Letting Go: Radical Delegation



By Rob Knapp

If we’re lucky enough to be well-parented (and I was), we’ll often enter adulthood carrying great gifts. We may or may not be consciously aware of them. We may not realize their  importance until much later. When you are subject to optimal parenting there are all manner of useful gifts and lessons deposited into our psyches. The power of a negative example can provide a purpose that drives one toward a remarkable life. In my case my father was a positive example. With a single sentence I'll never forget, he armed me with an idea that grew more and more powerful the longer I carried it forward.

My father was an industrial engineer for Armstrong. The company made linoleum floors and his job was to make them more efficiently. He was given the task of relentlessly squeezing costs out of the manufacturing process; and relentless he was. He used to say, "believing you've eliminated all the costs was just a failure of imagination."

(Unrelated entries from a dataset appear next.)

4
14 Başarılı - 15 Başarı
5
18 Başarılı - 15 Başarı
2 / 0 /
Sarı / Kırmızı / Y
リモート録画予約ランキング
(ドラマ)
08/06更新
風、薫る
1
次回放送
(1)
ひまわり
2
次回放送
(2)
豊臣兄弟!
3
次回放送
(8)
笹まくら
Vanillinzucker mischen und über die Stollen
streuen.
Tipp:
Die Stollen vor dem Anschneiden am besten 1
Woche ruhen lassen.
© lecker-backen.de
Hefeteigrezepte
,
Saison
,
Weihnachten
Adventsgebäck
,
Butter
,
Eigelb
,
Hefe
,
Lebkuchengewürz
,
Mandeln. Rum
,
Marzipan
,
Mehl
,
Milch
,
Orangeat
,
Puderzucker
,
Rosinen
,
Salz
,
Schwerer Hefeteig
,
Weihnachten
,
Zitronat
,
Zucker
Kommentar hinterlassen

Dad was a smart guy, and even my 15-year-old self wanted to learn something from him. I asked him one Saturday when he brought me into the office, “What’s your job?” His answer is the gift he gave me. He said,

“My job is to eliminate my job—my job is getting everyone else to do the stuff that’s in the job description so that I can think up new things.”

His job was to think, to envision cost savings, to invent new workflows. It wasn’t to send memos or sit in staff meetings (although I’m sure he did his share of each). And with that idea perking inside me, I entered adulthood. As my career unfolded and Supernova emerged, the idea of getting other people to do your job so you can do your real job crystallized into a bedrock principle I live by. Today, I call it radical delegation.

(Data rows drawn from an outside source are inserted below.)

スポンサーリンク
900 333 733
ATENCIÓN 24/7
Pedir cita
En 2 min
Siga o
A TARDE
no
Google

It’s easy to see this principle at work in a growing Supernova practice. The administrator runs the office. They schedule the 12-4-2 sessions; they move the folders into place, they even schedule the acquisition calls. Why? First off, they are organized and dispassionate about the tasks, meaning they are more resistant to avoidance and procrastination. But most importantly, it’s not your job.

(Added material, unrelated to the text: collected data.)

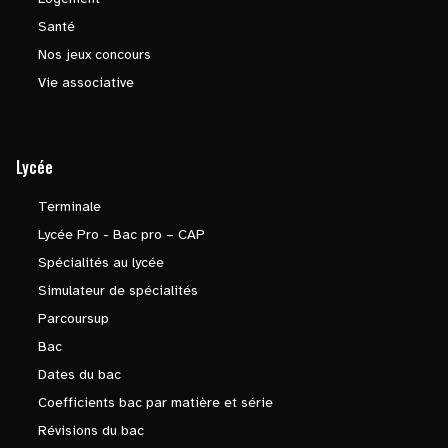
Santé
Nos jeux concours
Vie associative
Lycée
Terminale
Lycée Pro - Bac pro – CAP
Spécialités au lycée
Simulateur de spécialités
Parcoursup
Bac
Dates du bac
Coefficients bac par matière et série
Révisions du bac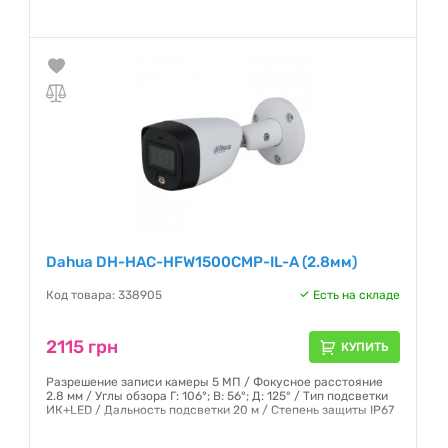
підсвічування 30 м / Ступінь захисту IP67
Гарантия:
12 месяцев
Dahua DH-HAC-HFW1500CMP-IL-A (2.8мм)
Код товара: 338905
Есть на складе
2115 грн
КУПИТЬ
Разрешение записи камеры 5 МП / Фокусное расстояние
2.8 мм / Углы обзора Г: 106°; В: 56°; Д: 125° / Тип подсветки
ИК+LED / Дальность подсветки 20 м / Степень защиты IP67
Гарантия:
12 месяцев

Your job as a leader and FA is to think about your clients and your team. Your job is to get deeper and deeper into their lives so that you can understand the complexity and respond with a plan and with solutions that make their lives better. Your job is to become your client's CFO, and as soon as you think you've done everything you can you need to look at it again so you don't have your own 'failure of imagination'.